Durante los días previos a la jornada electoral, nos
atiborran de información política, nos involucramos, nos emocionamos incluso y buena parte de nuestras conversaciones, con la familia, las amistades o las compañeras y compañeros de trabajo, giran en torno a partidos políticos, promesas electorales y bondades varias teñidas de uno u de otro color. Hasta que, por fin, llega el tan esperado día de las votaciones. Nos levantamos de la cama con una sensación extraña en plan: «tal vez hoy sea cuando todo cambie, cuando gane nuestra gente por una amplia mayoría y, de una vez por todas, puedan poner en marcha todas esas reformas, en lo social, en lo educativo, en lo sanitario, que los otros partidos no les han dejado llevar a cabo hasta ahora». Durante toda la jornada y desde primera hora de la mañana, tendremos a los medios de comunicación cubriendo las elecciones, creando expectativas, realizando pronósticos, entrevistando a algunas de las personas que han ido a votar a los colegios electorales, grabando a las personalidades en el momento en que depositan sus votos, comunicando los datos de participación… Un circo mediático en definitiva que no termina hasta bien entrada la noche, cuando, ¡por fin!, nos son desvelados los resultados provisionales.

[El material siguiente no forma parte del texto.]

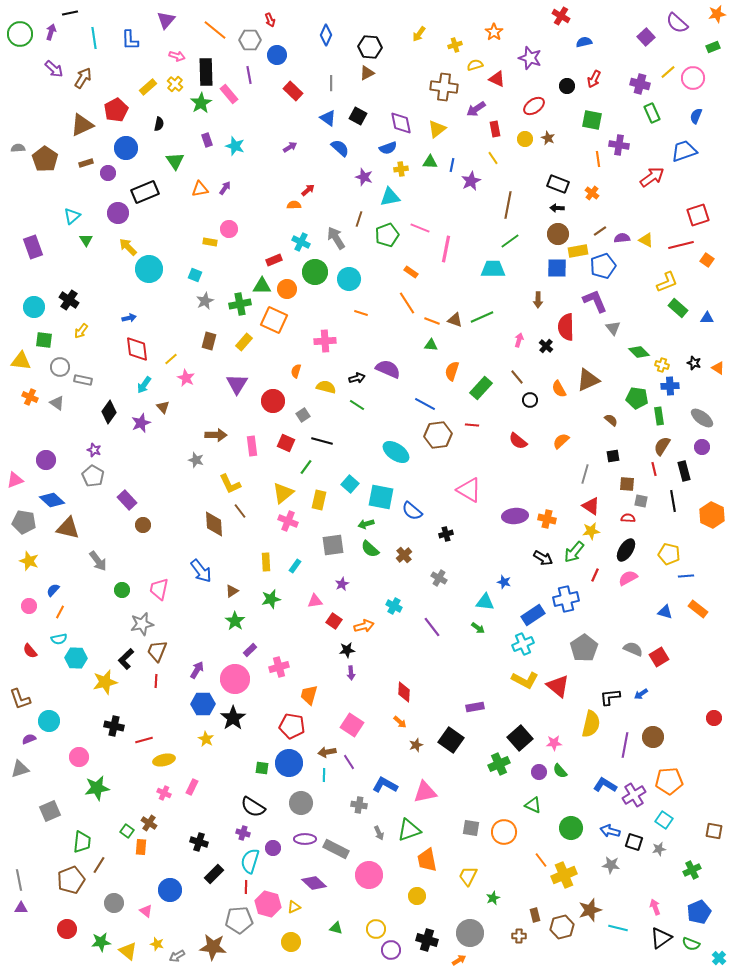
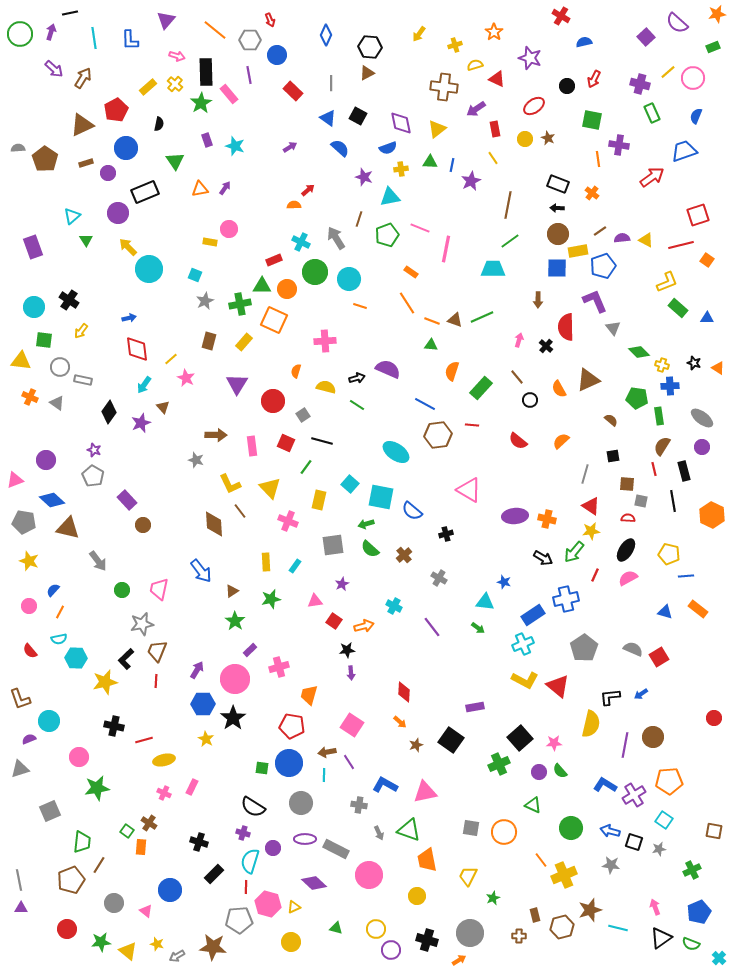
orange line at (361, 313): moved 1 px left, 7 px up
yellow triangle at (283, 493): moved 13 px left, 5 px up; rotated 35 degrees counterclockwise
green triangle at (409, 830): rotated 40 degrees clockwise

Y entonces se acabó todo. Quien tiene algo que celebrar
lo celebra y quién no… bueno, vuelve a su rutina de siempre intentando tal vez consolarse con la idea de que ya le llegará el momento en las próximas elecciones. A partir de ese instante, el partido vencedor dispondrá de cuatro años (¡cuatro años, que se dice pronto!) para gobernar a su libre albedrío. Habremos dejado en sus manos la toma de decisiones tan vitales para todas y cada una de nosotras y nosotros como la forma y medida en que dispondremos de hospitales y otros servicios sanitarios, lo que meterán a nuestras hijas e hijos en la cabeza en las escuelas, qué porcentaje de nuestras ganancias nos serán arrebatadas por medio de los impuestos, el poder que ostentarán las empresas sobre sus trabajadoras y trabajadores, nuestra libertad de expresión y movimiento en las calles, el nivel de represión de la policía y el resto de cuerpos mal llamados de «seguridad» sobre las y los habitantes de las poblaciones o el nivel de acceso a la justicia para quienes no disponen de recursos económicos. Eso por no hablar de las promesas que hicieron en campaña y que probablemente nunca cumplirán, una práctica a la que se adhieren sin excepción todos los partidos políticos.
Piénsalo, salvando las distancias, es como si, una vez
cada cuatro años, le concedieras a alguien poder absoluto para tomar por ti un montón de decisiones fundamentales en tu vida, como qué estudios cursar, qué trabajo debes tener, a qué dedicar el tiempo libre, cuál es tu orientación sexual, con quién emparejarte, dónde debes residir, si debes comprar o alquilar una casa, cuántas hijas o hijos vas a tener o cuál es el lugar idóneo para vivir los últimos años de tu vida. Sólo que, en lugar de decisiones individuales, la clase política toma por nosotros decisiones colectivas que, de igual modo, pueden llegar a afectarte a título personal de manera dramática. Y, si no, que se lo digan a las personas que, en los últimos años, se han quedado sin trabajo o han sido echadas de sus hogares, a aquéllas que viven hoy por debajo del nivel de la pobreza o a quienes no han tenido más remedio que emigrar a otros países en busca de un futuro que aquí les ha sido negado.
El estado siempre ha sido, es y será una herramienta en
manos de la clase dominante. Y, mientras no cobremos consciencia de ello, seguiremos sufriendo sus abusos y tropelías continuamente.
El voto no es más que la herramienta por la cual nuestras
amas y amos refrendan a ojos del pueblo su posición de poder.